Directions for this task |
Starting at the line that contains "Шиномонтажное оборудование из Китая" and stopping at the line that contains "йналысқа жіберу шарттары мен талаптарын;", restate each line of the records below exactly. Omit the pictures.

------

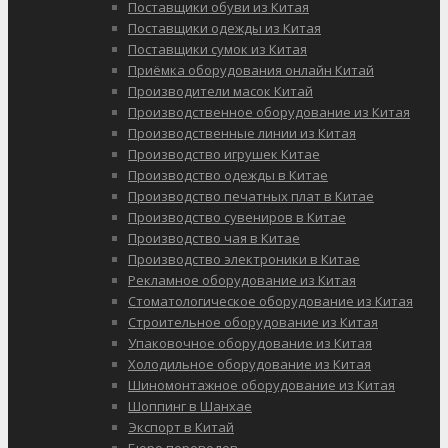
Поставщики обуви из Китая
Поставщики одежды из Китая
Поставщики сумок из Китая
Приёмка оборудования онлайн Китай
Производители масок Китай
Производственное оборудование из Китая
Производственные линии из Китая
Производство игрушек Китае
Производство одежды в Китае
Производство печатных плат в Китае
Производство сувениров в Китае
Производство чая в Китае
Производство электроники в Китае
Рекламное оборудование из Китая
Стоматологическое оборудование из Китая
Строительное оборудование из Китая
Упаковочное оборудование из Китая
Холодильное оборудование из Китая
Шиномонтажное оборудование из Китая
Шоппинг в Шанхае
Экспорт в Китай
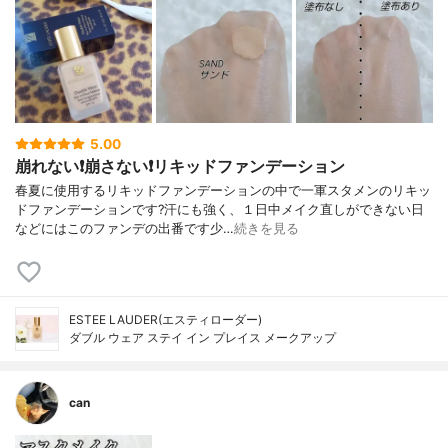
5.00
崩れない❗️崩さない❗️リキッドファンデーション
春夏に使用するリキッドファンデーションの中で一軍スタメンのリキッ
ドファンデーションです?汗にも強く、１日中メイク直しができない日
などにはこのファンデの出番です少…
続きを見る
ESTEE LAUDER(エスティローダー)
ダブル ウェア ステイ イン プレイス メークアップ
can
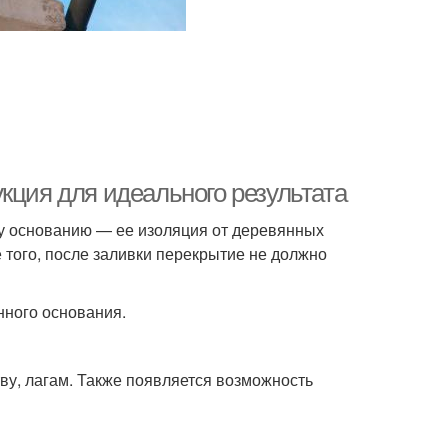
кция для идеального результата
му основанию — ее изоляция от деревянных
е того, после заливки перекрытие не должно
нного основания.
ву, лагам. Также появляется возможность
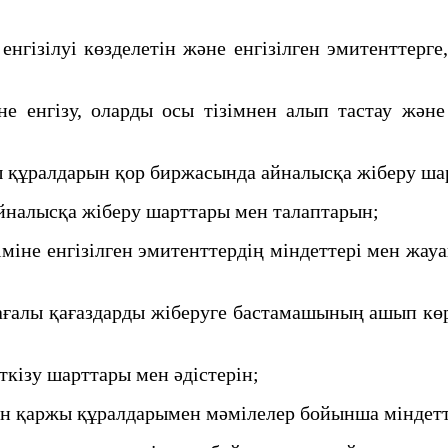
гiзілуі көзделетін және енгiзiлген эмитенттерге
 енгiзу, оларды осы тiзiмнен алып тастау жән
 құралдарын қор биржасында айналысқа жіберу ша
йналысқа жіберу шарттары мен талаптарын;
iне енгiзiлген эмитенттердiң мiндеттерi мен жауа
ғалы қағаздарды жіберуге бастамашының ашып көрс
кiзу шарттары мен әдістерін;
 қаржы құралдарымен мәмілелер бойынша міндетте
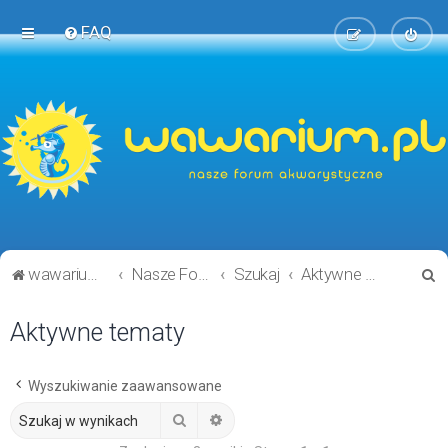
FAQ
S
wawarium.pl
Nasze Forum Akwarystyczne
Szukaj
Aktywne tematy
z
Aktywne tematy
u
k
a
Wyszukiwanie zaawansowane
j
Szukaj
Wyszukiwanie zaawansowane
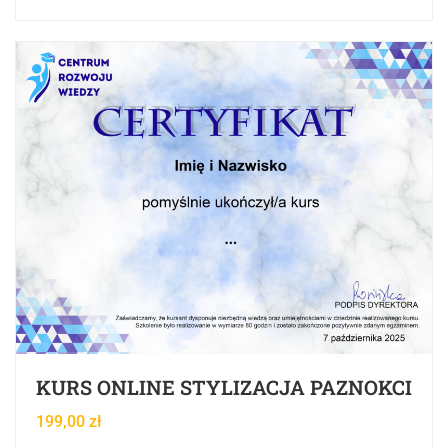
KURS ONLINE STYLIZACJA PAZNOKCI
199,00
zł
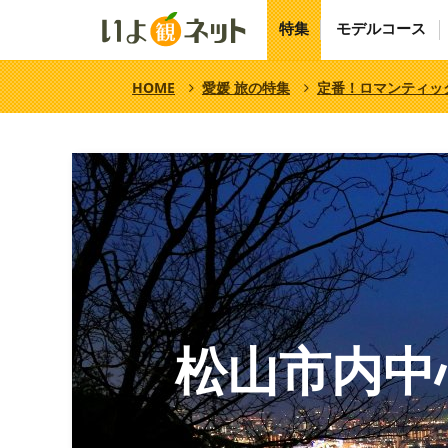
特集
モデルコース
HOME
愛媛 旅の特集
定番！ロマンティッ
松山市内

------

Worked solution |
Шиномонтажное оборудование из Китая
Шоппинг в Шанхае
Экспорт в Китай
5.00
崩れない❗️崩さない❗️リキッドファンデーション
春夏に使用するリキッドファンデーションの中で一軍スタメンのリキッ
ドファンデーションです?汗にも強く、１日中メイク直しができない日
などにはこのファンデの出番です少…
続きを見る
ESTEE LAUDER(エスティローダー)
ダブル ウェア ステイ イン プレイス メークアップ
can
кция для идеального результата
му основанию — ее изоляция от деревянных
е того, после заливки перекрытие не должно
нного основания.
ву, лагам. Также появляется возможность
гiзілуі көзделетін және енгiзiлген эмитенттерге
 енгiзу, оларды осы тiзiмнен алып тастау жән
 құралдарын қор биржасында айналысқа жіберу ша
йналысқа жіберу шарттары мен талаптарын;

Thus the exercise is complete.